THE HAGUE.- As a person falls asleep, or is dying, artist Mire Lee sees a sculpture emerge. People are like meat in that state. I find that endearing, potentially sad, but also intriguing because only the physical presence remains.
Her installations are never silent or immobile. Mire Lee, who lives and works in Seoul and Amsterdam, uses sound and motion to suggest living material. In
Kunstmuseum Den Haags Project Gallery she depicts the state of a human being gradually departing this life. Yet the movement never stops. In As We Lay Dying Lee evokes a state that apparently persists for all eternity.
Lee explores in her sculptures and installations how she can use her material to depict states articulating what it is to be human. Her basic materials are clay, latex, silicon, liquids and tubes. Using her hands, mechanics and pumping systems, she creates shapes and movements that evoke associations with trance-like states, near-death, and also erotic and sadomasochistic scenes.
Lee believes that clay has the unique quality of feeling like a living thing that needs to be tended carefully, and requires exactly the right amount of moisture or dryness to be shaped into a certain form. The material requires constant attention and is very vulnerable, so that to Lee it symbolises human relationships. Exhaustion is the main theme Lee is seeking to represent in the installation she has designed for Kunstmuseum Den Haags Project Gallery. It was inspired by the shape of the space, which to her resembles a coffin.

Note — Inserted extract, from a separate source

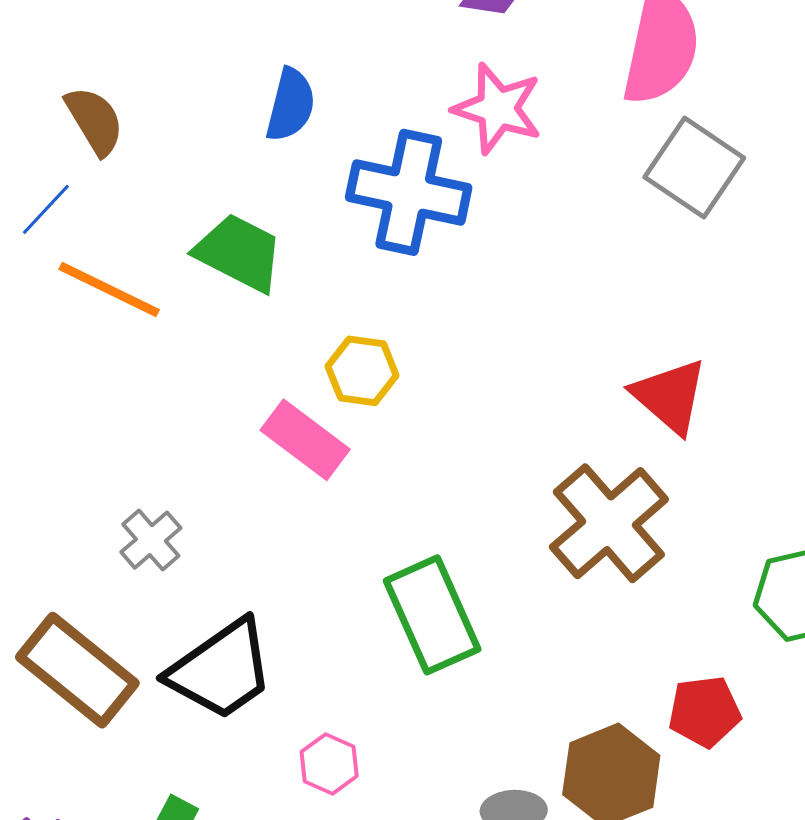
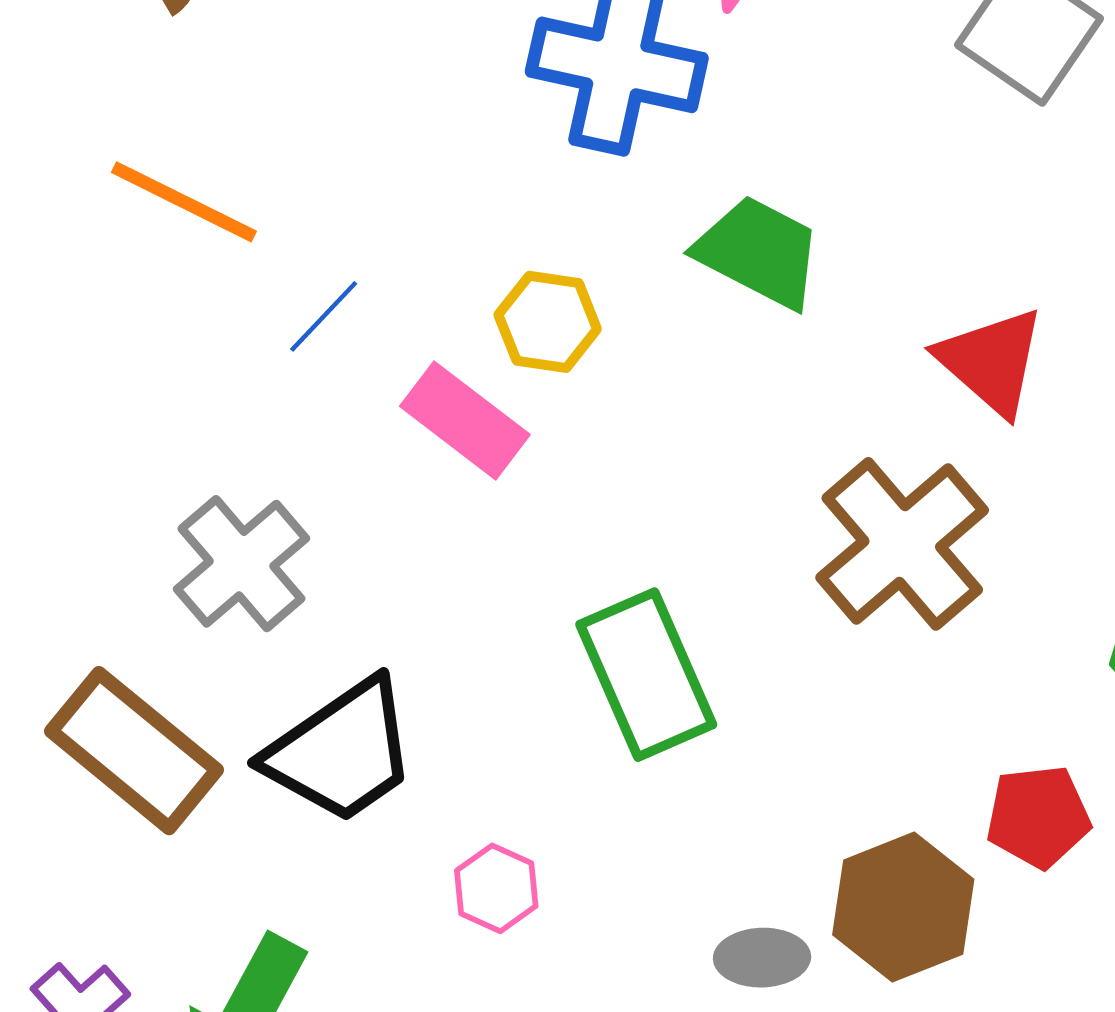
blue line: (46, 209) -> (324, 316), moved
green trapezoid: (239, 253) -> (759, 252), moved
gray cross: (151, 540) -> (241, 564), size x1.5

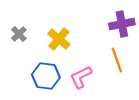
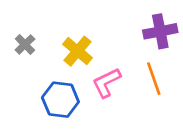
pink L-shape: (81, 77) -> (106, 83), moved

Mire Lee (b. 1988) lives and works in both Seoul and Amsterdam. She graduated from Seoul National University in 2012 and in 2018/2019 took part in the artist in residence programme at the Rijksakademie in Amsterdam. Mire Lee shows her work around the world. She is currently exhibiting in several locations, including the Venice Biennale and Frankfurt.
Stokroos Ceramics Stipend
Mire Lee is the second winner of the Stokroos Ceramics Stipend, awarded each year to support a young or mid-career artist or designer and enable them to make new work. For Mire Lee, this means among other things that she will be able to spend some time working at the Europees Keramisch Werkcentrum (European Ceramic Workcentre, EKWC /Sunday Morning). Until recently she worked mainly with non-ceramic media, but ceramics have now become a key component of her installations.
Since 2019 Kunstmuseum Den Haag has shown work by the winner of the annual ceramics stipend, in collaboration with the Stokroos Foundation. The jury awarded the first stipend to designer Bas van Beek, with whom Kunstmuseum Den Haag created an exhibition in 2021.